Tendemos a apreciar os que “se atiram de cabeça” adjectivando-os de corajosos. E tantas vezes essa atitude é a mesma de uma criança que, por falta de vocabulário, faz afirmações que parecem versos, esses que também são fruto do olhar inaugural do Poeta, acrescentado com o trabalho aturado do verbo sobre a realidade até banal. Mas é a inconsciência que nos torna afoitos. Quando assim não é, gostamos de lhe chamar “risco calculado”, o que não deixa também de ser uma expressão interessante, pois por muitas contas que se façam e batam certas numa dada circunstância, o correr ininterrupto do Tempo pode alterar os resultados pela introdução de outras circunstâncias.
“Reflectir sobre o futuro” é, pois, a expressão banalizada de recolher informações e analisar dados para, depois, decidir como agir.
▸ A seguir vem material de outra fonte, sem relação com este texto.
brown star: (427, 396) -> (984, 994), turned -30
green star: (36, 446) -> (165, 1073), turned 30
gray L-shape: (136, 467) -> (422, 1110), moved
O que se faz com esses dados e essas informações vai, isso sim, diferir dos diferentes usos que se faça dos neurónios com os mesmos elementos. E é aqui que uma pessoa bem informada pode sempre parecer muito inteligente e uma pessoa muito inteligente, por falta de informação, pode nem sequer o parecer. A história do cientista distraído é mesmo só um eufemismo para aquele que, absorto na sua tarefa, ignora todos os sinais que o rodeiam e onde há sempre informação útil a retirar-se.
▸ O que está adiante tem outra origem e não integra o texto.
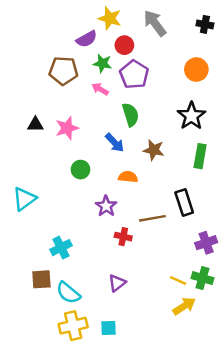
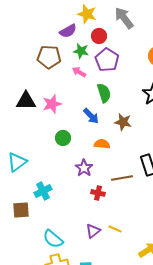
black triangle: (35, 124) -> (26, 101), size x1.5
cyan cross: (61, 248) -> (43, 191), moved
brown square: (41, 279) -> (21, 210), moved
yellow line: (178, 281) -> (115, 229), moved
“Reflectir sobre o futuro” é um exercício que, quando praticado regularmente a todo o momento atrevo-me a dizer, acrescenta à informação o que falta para esta se tornar Sabedoria e Conhecimento. Mesmo nas coisas mais pequeninas e pessoais. Tão mais importante quando temos connosco outros que dependem desse futuro, de quem queremos ou temos de ser líderes. E onde a coragem dos que se atiram de cabeça pode ser tão desmiolada.
Até para a semana.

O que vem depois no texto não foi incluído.